(Beginning of DATA IN THIS EXERCISE)

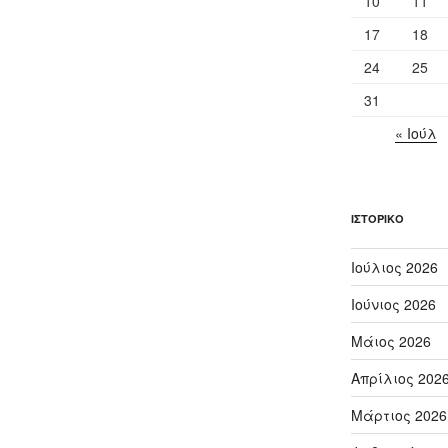
10
11
17
18
24
25
31
« Ιούλ
ΙΣΤΟΡΙΚΌ
Ιούλιος 2026
Ιούνιος 2026
Μάιος 2026
Απρίλιος 202
Μάρτιος 2026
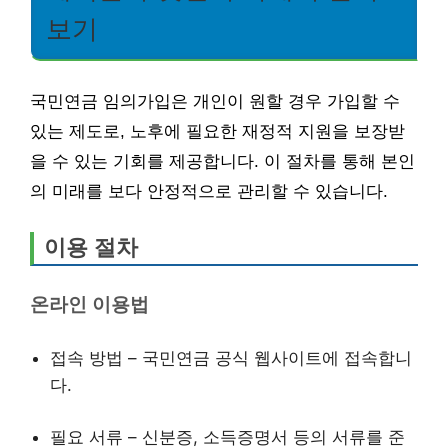
보기
국민연금 임의가입은 개인이 원할 경우 가입할 수
있는 제도로, 노후에 필요한 재정적 지원을 보장받
을 수 있는 기회를 제공합니다. 이 절차를 통해 본인
의 미래를 보다 안정적으로 관리할 수 있습니다.
이용 절차
온라인 이용법
접속 방법 – 국민연금 공식 웹사이트에 접속합니
다.
필요 서류 – 신분증, 소득증명서 등의 서류를 준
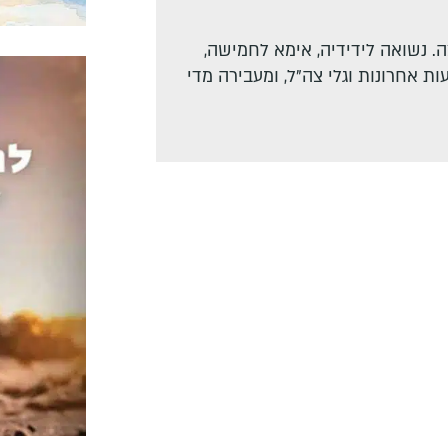
. נשואה לידידיה, אימא לחמישה,
ת אחרונות וגלי צה"ל, ומעבירה מדי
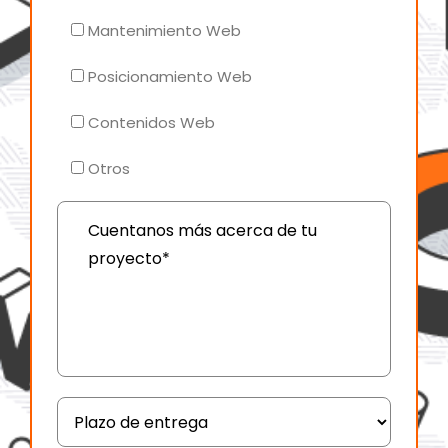
Mantenimiento Web
Posicionamiento Web
Contenidos Web
Otros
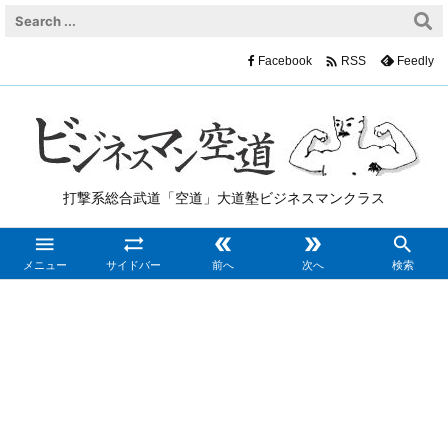

Facebook
Feedly
RSS
打撃系総合武道「空道」大道塾ビジネスマンクラス





メニュー
サイドバー
前へ
次へ
検索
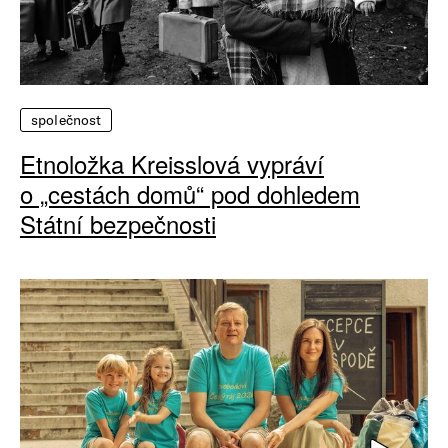
společnost
Etnoložka Kreisslová vypráví
o „cestách domů“ pod dohledem
Státní bezpečnosti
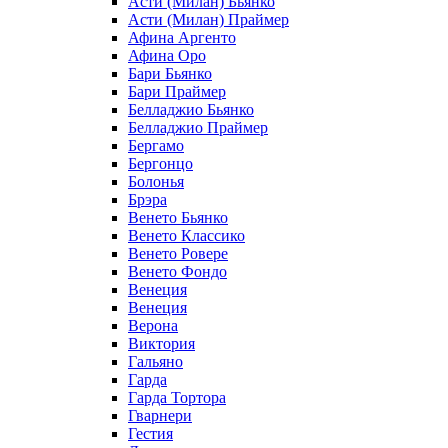
Асти (Милан) Бьянко
Асти (Милан) Праймер
Афина Аргенто
Афина Оро
Бари Бьянко
Бари Праймер
Белладжио Бьянко
Белладжио Праймер
Бергамо
Бергонцо
Болонья
Брэра
Венето Бьянко
Венето Классико
Венето Ровере
Венето Фондо
Венеция
Венеция
Верона
Виктория
Гальяно
Гарда
Гарда Тортора
Гварнери
Гестия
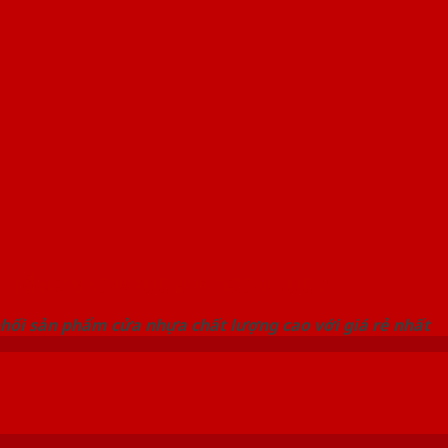
 THỐNG SHOWROOM SAIGONDOOR
hối sản phẩm cửa nhựa chất lượng cao với giá rẻ nhất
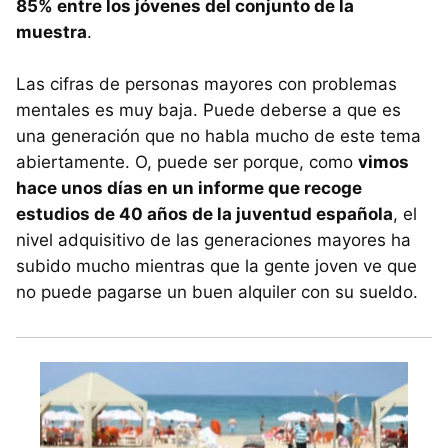
85% entre los jóvenes del conjunto de la
muestra
.
Las cifras de personas mayores con problemas
mentales es muy baja. Puede deberse a que es
una generación que no habla mucho de este tema
abiertamente. O, puede ser porque, como
vimos
hace unos días en un informe que recoge
estudios de 40 años de la juventud española
, el
nivel adquisitivo de las generaciones mayores ha
subido mucho mientras que la gente joven ve que
no puede pagarse un buen alquiler con su sueldo.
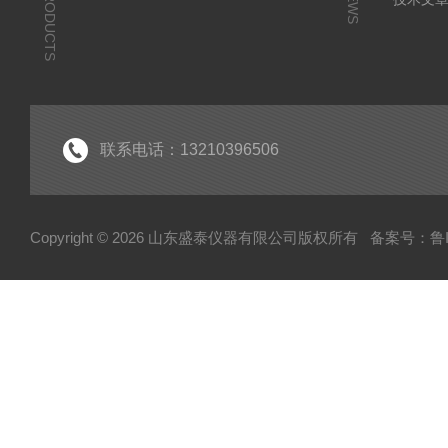
PRODUCTS
NEWS
联系电话：13210396506
Copyright © 2026 山东盛泰仪器有限公司版权所有
备案号：鲁IC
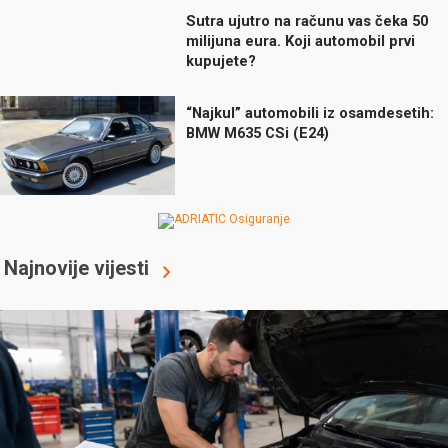
Sutra ujutro na računu vas čeka 50
milijuna eura. Koji automobil prvi
kupujete?
“Najkul” automobili iz osamdesetih:
BMW M635 CSi (E24)
Najnovije vijesti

(End of DATA IN THIS EXERCISE)

* _TASK INSTRUCTIONS_:
All entries above must be printed again verbatim, with images excluded.

* _EXERCISE OUTPUT_:
10
11
17
18
24
25
31
« Ιούλ
ΙΣΤΟΡΙΚΌ
Ιούλιος 2026
Ιούνιος 2026
Μάιος 2026
Απρίλιος 202
Μάρτιος 2026
보기
국민연금 임의가입은 개인이 원할 경우 가입할 수
있는 제도로, 노후에 필요한 재정적 지원을 보장받
을 수 있는 기회를 제공합니다. 이 절차를 통해 본인
의 미래를 보다 안정적으로 관리할 수 있습니다.
이용 절차
온라인 이용법
접속 방법 – 국민연금 공식 웹사이트에 접속합니
다.
필요 서류 – 신분증, 소득증명서 등의 서류를 준
. נשואה לידידיה, אימא לחמישה,
ת אחרונות וגלי צה"ל, ומעבירה מדי
Mantenimiento Web
Posicionamiento Web
Contenidos Web
Otros

Facebook
Feedly
RSS
打撃系総合武道「空道」大道塾ビジネスマンクラス





メニュー
サイドバー
前へ
次へ
検索
společnost
Etnoložka Kreisslová vypráví
o „cestách domů“ pod dohledem
Státní bezpečnosti
Асти (Милан) Бьянко
Асти (Милан) Праймер
Афина Аргенто
Афина Оро
Бари Бьянко
Бари Праймер
Белладжио Бьянко
Белладжио Праймер
Бергамо
Бергонцо
Болонья
Брэра
Венето Бьянко
Венето Классико
Венето Ровере
Венето Фондо
Венеция
Венеция
Верона
Виктория
Гальяно
Гарда
Гарда Тортора
Гварнери
Гестия
 THỐNG SHOWROOM SAIGONDOOR
hối sản phẩm cửa nhựa chất lượng cao với giá rẻ nhất
85% entre los jóvenes del conjunto de la
muestra
.
Las cifras de personas mayores con problemas
mentales es muy baja. Puede deberse a que es
una generación que no habla mucho de este tema
abiertamente. O, puede ser porque, como
vimos
hace unos días en un informe que recoge
estudios de 40 años de la juventud española
, el
nivel adquisitivo de las generaciones mayores ha
subido mucho mientras que la gente joven ve que
no puede pagarse un buen alquiler con su sueldo.
PRODUCTS
NEWS
联系电话：13210396506
Copyright © 2026 山东盛泰仪器有限公司版权所有
备案号：鲁IC
Sutra ujutro na računu vas čeka 50
milijuna eura. Koji automobil prvi
kupujete?
“Najkul” automobili iz osamdesetih:
BMW M635 CSi (E24)
Najnovije vijesti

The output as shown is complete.